On 18 April 2023, the European Commission adopted a proposal for the EU Cyber Solidarity Act to strengthen cybersecurity capabilities in the EU. The proposed act will support detection and awareness of cybersecurity threats, bolster preparedness of critical entities, reinforce solidarity, and improve crisis management and response capabilities across member states. Additionally, the Commission presented the Cybersecurity Skills Academy, which will ensure a more coordinated approach to closing the cybersecurity talent gap. The act is a stepping stone toward the second iteration of the Network and Information Security Directive (NIS2) implementation, which is already in the offing. It covers these key themes:
- Critical infrastructure resilience to be improved. In the Forrester report European Cybersecurity Threats, 2022, we highlighted increased reconnaissance against operational technology (OT) systems, and security leaders also share this perspective, as over a quarter of them had OT security planned or a top priority. The Solidarity Act aims to prepare critical infrastructure for attacks by placing an increased focus on vulnerability testing and risk modelling for critical infrastructure.
- Certification for managed security services providers (MSSPs). There have been proposed amendments to the Cybersecurity Act to provide certification schemes for MSSPs. The certifications are a means to evaluate companies in line with NIS2 guidelines to establish a baseline of cybersecurity across the European Union. Security leaders should anticipate additional regulation that limits how much they can leverage the services of providers outside the EU. This Forrester report provides practical advice on how security leaders can navigate European cybersecurity regulation.
- Improved threat detection and coordination across the EU. European organisations have seen increased cybersecurity attacks in recent times. The Russian invasion of Ukraine also brought unwanted attention to European entities, as highlighted in this Forrester report. The European Union seeks to leverage existing policies to build the European Cyber Shield, an international cooperative effort to increase visibility by sharing data among security operations centres (SOCs) across the EU. The participating centres are expected to start operating in 2024.
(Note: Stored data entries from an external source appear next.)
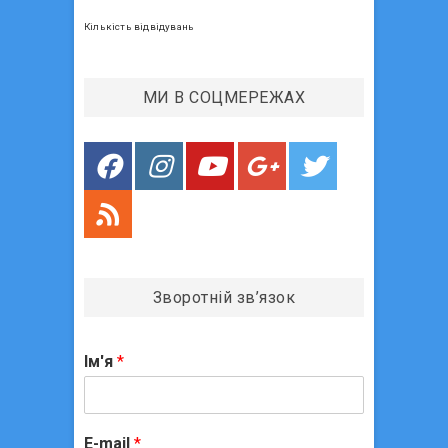
e
я
Кількість відвідувань
з
а
МИ В СОЦМЕРЕЖАХ
п
и
с
і
в
Зворотній зв’язок
Ім'я
*
E-mail
*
- Improvements in organisations’ response and resilience capabilities. The act proposes a “cybersecurity incident review mechanism” focused on resilience in order to assess large-scale security incidents and use the lessons learned to improve security. A proposed EU Cybersecurity Reserve comprising incident response services from preapproved providers would also provide support for large-scale incidents. European security leaders can leverage The Forrester Wave™: European Managed Security Services Providers, Q3 2022 when choosing a services provider. The act also aims to enable the provision of financial support between member states toward cybersecurity initiatives. This is topical in light of the current economic climate.
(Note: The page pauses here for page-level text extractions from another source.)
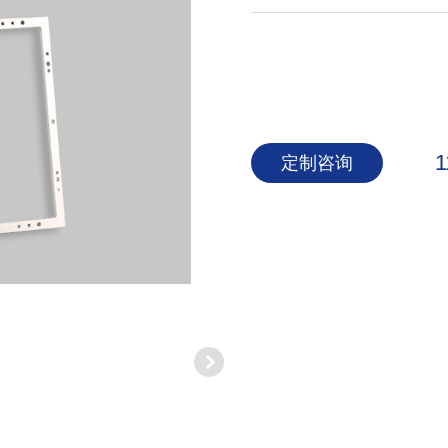
1
定制咨询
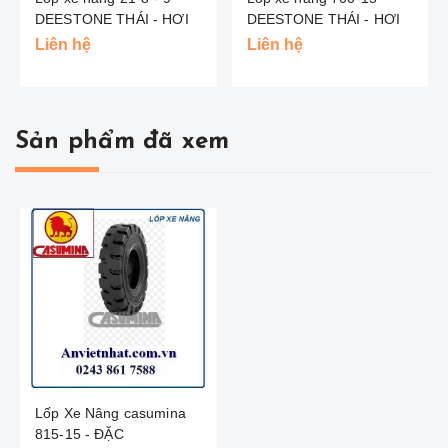
DEESTONE THÁI - HƠI
DEESTONE THÁI - HƠI
Liên hệ
Liên hệ
Sản phẩm đã xem
Lốp Xe Nâng casumina
815-15 - ĐẶC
- Closing the European cyber skills and talent shortages. The cybersecurity skills gap appears to be widening in Europe, and the EU is taking steps, from immigration to funding, to close it. As part of the Solidarity Act, a public/private partnership called the Cybersecurity Skills Academy has been set up to provide funding and training to interested candidates. Additional initiatives such as the European Cybersecurity Challenge for students are geared toward this goal. Forrester’s guide to navigating European skill clusters will be invaluable to security leaders facing workforce shortages.
The Act Overlooks Tangential Factors
The act does not deliberate on third-party risk and strengthening cybersecurity for emerging economies, let alone what kind of impact it would have on applications to join the EU. With third-party vulnerabilities becoming an increasingly frequent European threat vector, national cybersecurity should also be a priority when it comes to joining the European Union. In addition, while the act aims to use the lessons learned to improve the EU’s security posture, there is no clear direction on how this influences reporting requirements. Regional differences in data-sharing regulation could hinder collaboration of cross-border teams and the SOC.
Regulation and collaboration are top of mind in the EU, but this often has the unintended effect of stifling innovation. Customers often have to go with what meets “compliance” rather than what is effective. While the efforts of the Solidarity Act are laudable, it is important that the EU does not use the act as another tool to enforce protectionist policies and arm-twist international vendors. We all know how the Gaia-X experiment went.